Estimates of the amount and timing of future costs of environmental remediation requirements are by their nature imprecise because of the continuing evolution of environmental laws and regulatory requirements, the availability and application of technology, the identification of presently unknown remediation sites and the allocation of costs among the potentially responsible parties. Based on information presently available, Kodak does not believe that losses for known exposures could reasonably be expected to exceed current accruals by material amounts, although costs could be material to a particular quarter or year.

Other Commitments and Contingencies

As of March 31, 2014, the Company had outstanding letters of credit of $125 million issued under the Asset Based Revolving Credit Agreement (the “ABL Credit Agreement”), as well as bank guarantees and letters of credit of $8 million, surety bonds in the amount of $22 million, and cash deposits of $107 million, primarily to ensure the payment of possible casualty and workers’ compensation claims, environmental liabilities at EBP as noted above, legal contingencies, rental payments, foreign exchange contracts and to support various customs, tax and trade activities. The cash deposits are recorded within Restricted cash and Other current assets in the Consolidated Statement of Financial Position.

Kodak’s Brazilian operations are involved in governmental assessments of indirect and other taxes in various stages of litigation, primarily related to federal and state value-added taxes. Kodak is disputing these matters and intends to vigorously defend its position. Kodak routinely assesses all these matters as to the probability of ultimately incurring a liability in its Brazilian operations and records its best estimate of the ultimate loss in situations where it assesses the likelihood of loss as probable. As of March 31, 2014, the unreserved portion of these contingencies, inclusive of any related interest and penalties, for which there was at least a reasonable possibility that a loss may be incurred, amounted to approximately $40 million.

In connection with assessments in Brazil, local regulations may require Kodak to post security for a portion of the amounts in dispute. As of March 31, 2014, Kodak has posted security composed of $10 million of pledged cash reported within Restricted cash in the Consolidated Statement of Financial Position and liens on certain Brazilian assets with a net book value of approximately $104 million.  Generally, any encumbrances on the Brazilian assets would be removed to the extent the matter is resolved in Kodak's favor.

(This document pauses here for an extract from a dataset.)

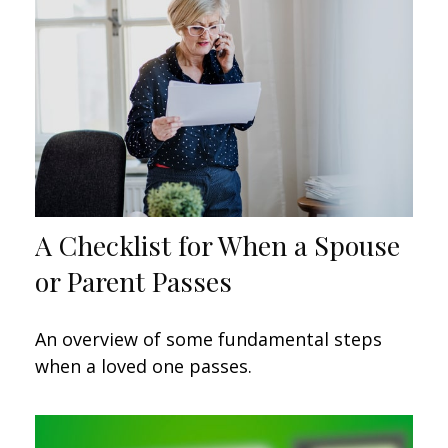
A Checklist for When a Spouse
or Parent Passes
An overview of some fundamental steps
when a loved one passes.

Kodak is involved in various lawsuits, claims, investigations and proceedings, including commercial, customs, employment, environmental, and health and safety matters, which are being handled and defended in the ordinary course of business.  Kodak is also subject to various assertions, claims, proceedings and requests for indemnification concerning intellectual property, including patent infringement suits involving technologies that are incorporated in a broad spectrum of Kodak’s products.  These matters are in various stages of investigation and litigation, and are being vigorously defended.  Much of the litigation against the Debtors was stayed as a result of the chapter 11 filing and is being resolved in accordance with the Bankruptcy Code and the orders of the Bankruptcy Court.  Kodak does not believe that it is probable that the outcome in any of these matters, individually or collectively, will have a material adverse effect on its financial condition or results of operations, although litigation is inherently unpredictable.  Therefore, judgments could be rendered or settlements entered that could adversely affect Kodak’s operating results or cash flows in a particular period.  Kodak routinely assesses all of its litigation and threatened litigation as to the probability of ultimately incurring a liability, and records its best estimate of the ultimate loss in situations where it assesses the likelihood of loss as probable.